TRZY PYTANIA DO... KRZYSZTOFA SPYRY, wiceprezesa zarządu grupy Noble Banku - Wyniki grupy Noble Banku za II kw. pokazują dynamiczny wzrost wyniku netto Open Finance w ujęciu rocznym. Czy taka prawidłowość zostanie utrzymana w kolejnych kwartałach?
- Spodziewamy się utrzymania dwucyfrowych dynamik wzrostu w przypadku Open Finance i patrząc na ostatnie lata działalności z solidnymi dwucyfrowymi dynamikami wzrostu taka prognoza nie jest na wyrost. Jeżeli na rynkach kapitałowych dojdzie do ożywienia, a zapewne stanie się to za jakiś czas, to zwiększony zostanie jeszcze wpływ dystrybucji produktów inwestycyjnych na wyniki. Chcemy rozwijać się dwutorowo, oprócz pośrednictwa kredytowego skupiamy się także na produktach inwestycyjnych i są efekty: w II kwartale sprzedaliśmy produktów inwestycyjnych za 314 mln zł i jesteśmy zdecydowanym liderem na tym rynku. Co ważne, zazwyczaj w produktach inwestycyjnych nasza marża jest wyższa niż w produktach kredytowych. Obecnie kontrybucja z tytułu produktów inwestycyjnych do wyniku Open Finance wynosi ok. 25 proc. i chcemy, by ten udział rósł. Jeżeli chodzi o sam Noble Bank, to sytuacja jest bardziej interesująca: pojawiają się nowe linie biznesowe, których sukces nie jest jeszcze przesądzony i nie wiadomo, kiedy one zaczną powiększać udział w wynikach grupy. Istniejące linie biznesowe, czyli private banking czy kredyty hipoteczne oferowane pod marką Metrobank, rozwijają się bardzo dobrze. Warto również wspomnieć, że w październiku chcemy zaoferować nową linię kart kredytowych, na razie dostępnych tylko w Open Finance. Będzie to linia Keep it simple!, czyli bardzo prosty produkt z jasnymi regułami i przejrzystymi opłatami.
• Jakie są te nowe linie biznesowe?
- To przede wszystkim Introbank, czyli oddział Noble Banku dla mikrofirm, sektora małych i średnich firm i jednostek samorządu terytorialnego, który rozpoczął działalność operacyjną już w sierpniu. Teraz przed nami ciężka praca związana z wdrożeniem i testowaniem nowej oferty. Na razie, co zrozumiałe, nie można się spodziewać pozytywnych niespodzianek, jeżeli chodzi o wpływ na wyniki Noble Banku - to nowy biznes. Mamy też spółkę Introfactor, specjalizującą się w factoringu.

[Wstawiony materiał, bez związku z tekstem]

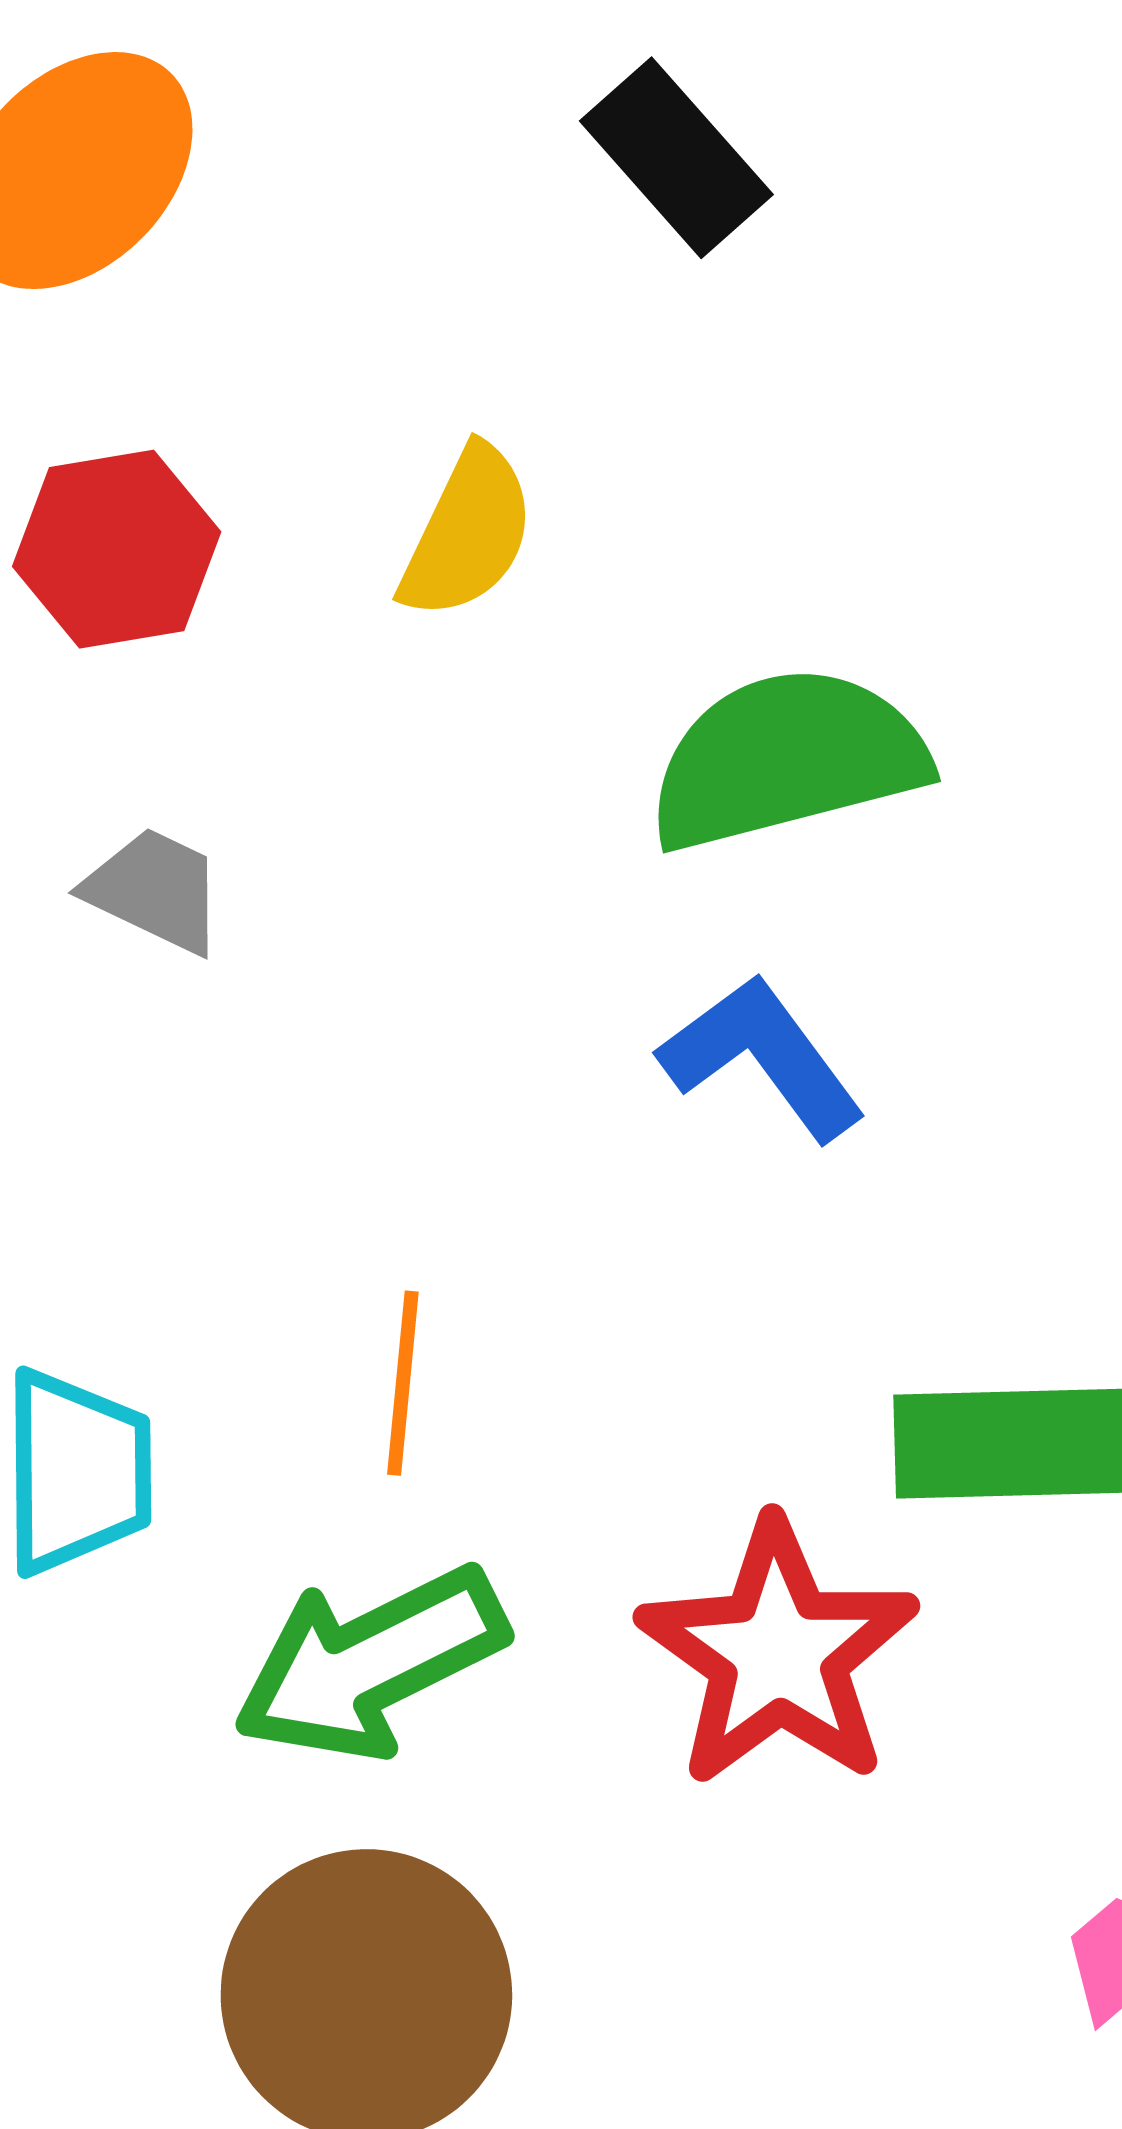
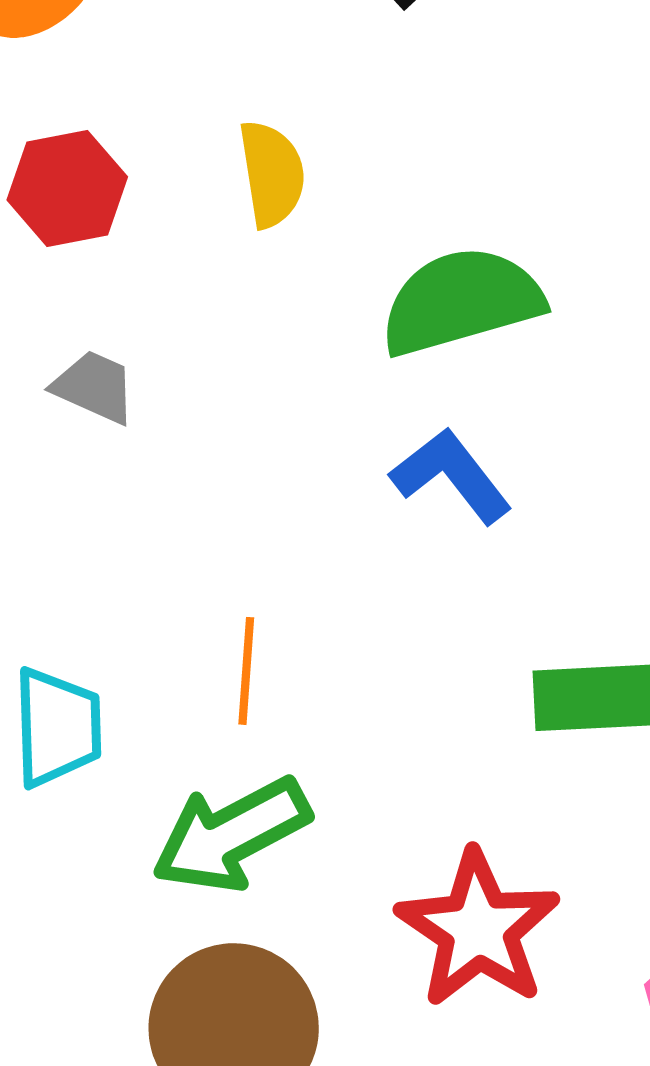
yellow semicircle: (468, 533) -> (272, 174), turned -33
red star: (778, 1654) -> (478, 929), moved

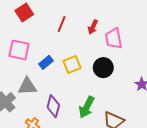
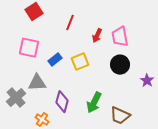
red arrow: (93, 27) -> (97, 36), moved
black circle: (103, 68) -> (120, 65), moved

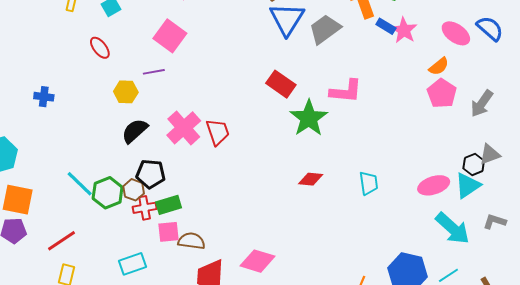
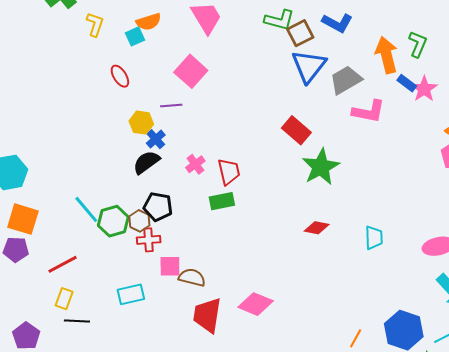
pink L-shape: (346, 91) -> (369, 111), moved
blue cross: (44, 97) -> (156, 139), moved, turned 36
pink cross: (184, 128) -> (195, 164), size x0.6
green rectangle: (169, 205) -> (222, 201), moved

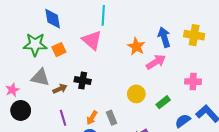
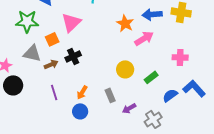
blue arrow: (164, 37) -> (152, 14), turned -78
pink triangle: (92, 40) -> (71, 22), moved, turned 35
orange square: (59, 50) -> (52, 39), moved
black cross: (83, 81) -> (73, 56), turned -35
gray rectangle: (112, 118) -> (110, 95), moved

• W ostatnim czasie wzrosła znacząco sprzedaż produktów kredytowych należącego do Noble Banku Metrobanku. Czy to efekt popularności oferowanych przez was kredytów w jenach?
- Zainteresowanie kredytami w jenach obserwujemy rzeczywiście, ale nie jest to produkt dla każdego: wprowadziliśmy próg wejścia (kredyt udzielany od 500 tys. zł), trzeba też wykazać się lepszą zdolnością kredytową. Więc siłą rzeczy ten przyrost nie jest spowodowany wprowadzeniem oferty kredytów w jenach, one mają swój udział, ale stosunkowo niewielki.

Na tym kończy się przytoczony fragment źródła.